Optionally, the extracting module 802 is further configured to:
extracting at least one examination site of the medical report and a symptom description of each examination site using the medical text model;
and extracting a model according to at least one examination part, symptom descriptions of each examination part and the pre-established relation to obtain the description information of the medical report.
Optionally, the generating module 803 is further configured to:
determining whether descriptive information in the medical report belongs to rare disease descriptions using a pre-constructed disease description sample library, the disease description sample library being used to record a plurality of descriptive information and whether each descriptive information belongs to rare disease descriptive information; if the descriptive information in the medical report is a rare disease description, a rare disease label is generated for the current medical image.
Optionally, the generating module 803 is further configured to generate a common disease label for the current medical image if the description information in the medical report is not a rare disease description.
The foregoing apparatus is used for executing the method provided in the foregoing embodiment, and its implementation principle and technical effects are similar, and are not described herein again.

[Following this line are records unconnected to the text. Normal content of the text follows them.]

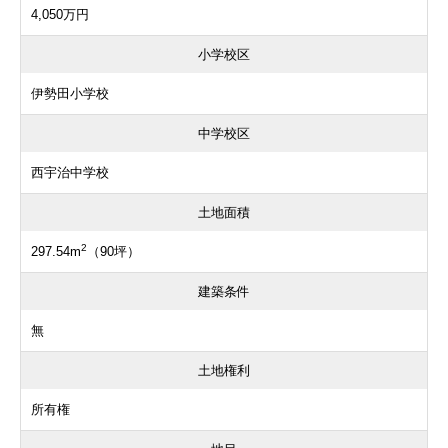
4,050万円
小学校区
伊勢田小学校
中学校区
西宇治中学校
土地面積
2
297.54m
（90坪）
建築条件
無
土地権利
所有権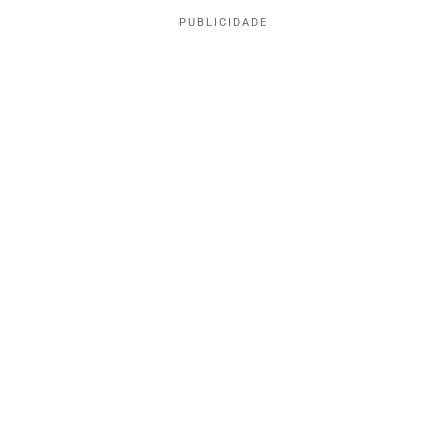
PUBLICIDADE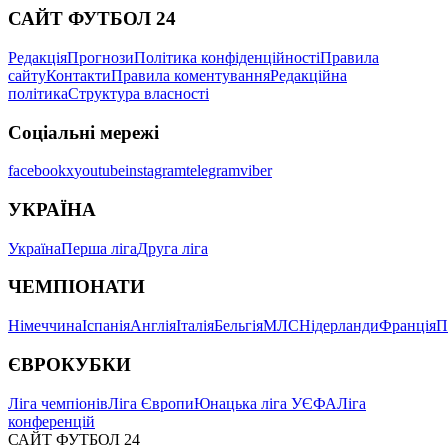
САЙТ ФУТБОЛ 24
Редакція
Прогнози
Політика конфіденційності
Правила
сайту
Контакти
Правила коментування
Редакційна
політика
Структура власності
Соціальні мережі
facebook
x
youtube
instagram
telegram
viber
УКРАЇНА
Україна
Перша ліга
Друга ліга
ЧЕМПІОНАТИ
Німеччина
Іспанія
Англія
Італія
Бельгія
МЛС
Нідерланди
Франція
П
ЄВРОКУБКИ
Ліга чемпіонів
Ліга Європи
Юнацька ліга УЄФА
Ліга
конференцій
САЙТ ФУТБОЛ 24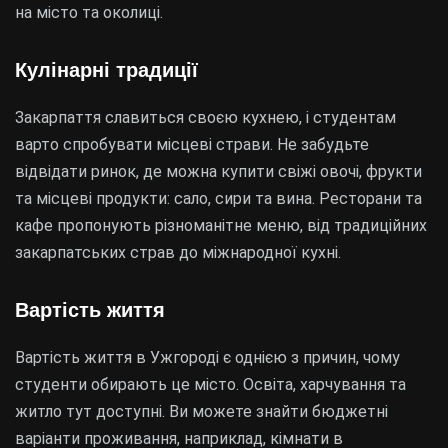
на місто та околиці.
Кулінарні традиції
Закарпаття славиться своєю кухнею, і студентам
варто спробувати місцеві страви. Не забудьте
відвідати ринок, де можна купити свіжі овочі, фрукти
та місцеві продукти: сало, сири та вина. Ресторани та
кафе пропонують різноманітне меню, від традиційних
закарпатських страв до міжнародної кухні.
Вартість життя
Вартість життя в Ужгороді є однією з причин, чому
студенти обирають це місто. Освіта, харчування та
житло тут доступні. Ви можете знайти бюджетні
варіанти проживання, наприклад, кімнати в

The above modules may be one or more integrated circuits configured to implement the above methods, for example: one or more application specific integrated circuits (Application Specific Integrated Circuit, abbreviated as ASIC), or one or more microprocessors (digital singnal processor, abbreviated as DSP), or one or more field programmable gate arrays (Field Programmable Gate Array, abbreviated as FPGA), or the like. For another example, when a module above is implemented in the form of a processing element scheduler code, the processing element may be a general-purpose processor, such as a central processing unit (Central Processing Unit, CPU) or other processor that may invoke the program code. For another example, the modules may be integrated together and implemented in the form of a system-on-a-chip (SOC).

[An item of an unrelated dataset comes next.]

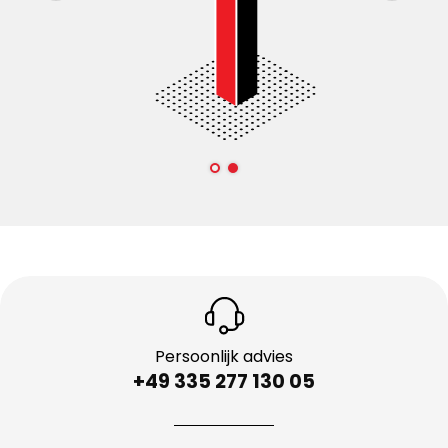
Persoonlijk advies
+49 335 277 130 05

Optionally, the present application also provides a program product, such as a computer readable storage medium, comprising a program for performing the above-described method embodiments when being executed by a processor.

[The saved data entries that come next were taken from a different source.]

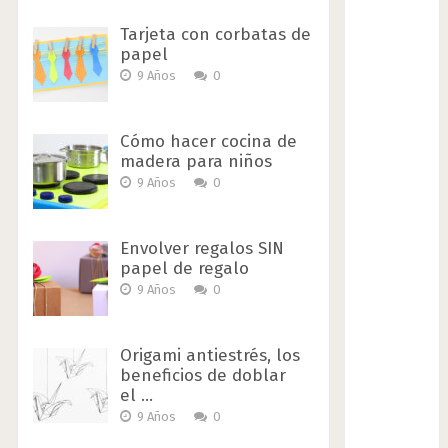
Tarjeta con corbatas de
papel
9 Años
0
Cómo hacer cocina de
madera para niños
9 Años
0
Envolver regalos SIN
papel de regalo
9 Años
0
Origami antiestrés, los
beneficios de doblar
el …
9 Años
0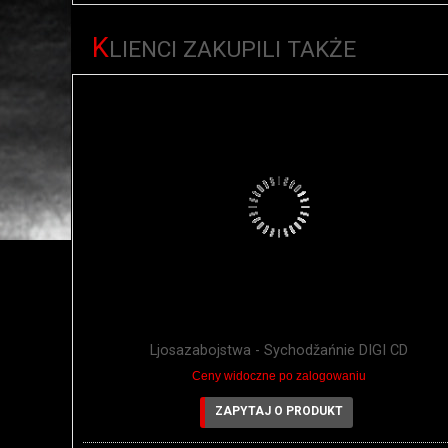
K
LIENCI ZAKUPILI TAKŻE
Ljosazabojstwa - Sychodžańnie DIGI CD
Ceny widoczne po zalogowaniu
ZAPYTAJ O PRODUKT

In the several embodiments provided by the present application, it should be understood that the disclosed apparatus and method may be implemented in other manners. For example, the apparatus embodiments described above are merely illustrative, e.g., the division of the units is merely a logical function division, and there may be additional divisions when actually implemented, e.g., multiple units or components may be combined or integrated into another system, or some features may be omitted or not performed. Alternatively, the coupling or direct coupling or communication connection shown or discussed with each other may be an indirect coupling or communication connection via some interfaces, devices or units, which may be in electrical, mechanical or other form.
The units described as separate units may or may not be physically separate, and units shown as units may or may not be physical units, may be located in one place, or may be distributed on a plurality of network units. Some or all of the units may be selected according to actual needs to achieve the purpose of the solution of this embodiment.
In addition, each functional unit in the embodiments of the present application may be integrated in one processing unit, or each unit may exist alone physically, or two or more units may be integrated in one unit. The integrated units may be implemented in hardware or in hardware plus software functional units.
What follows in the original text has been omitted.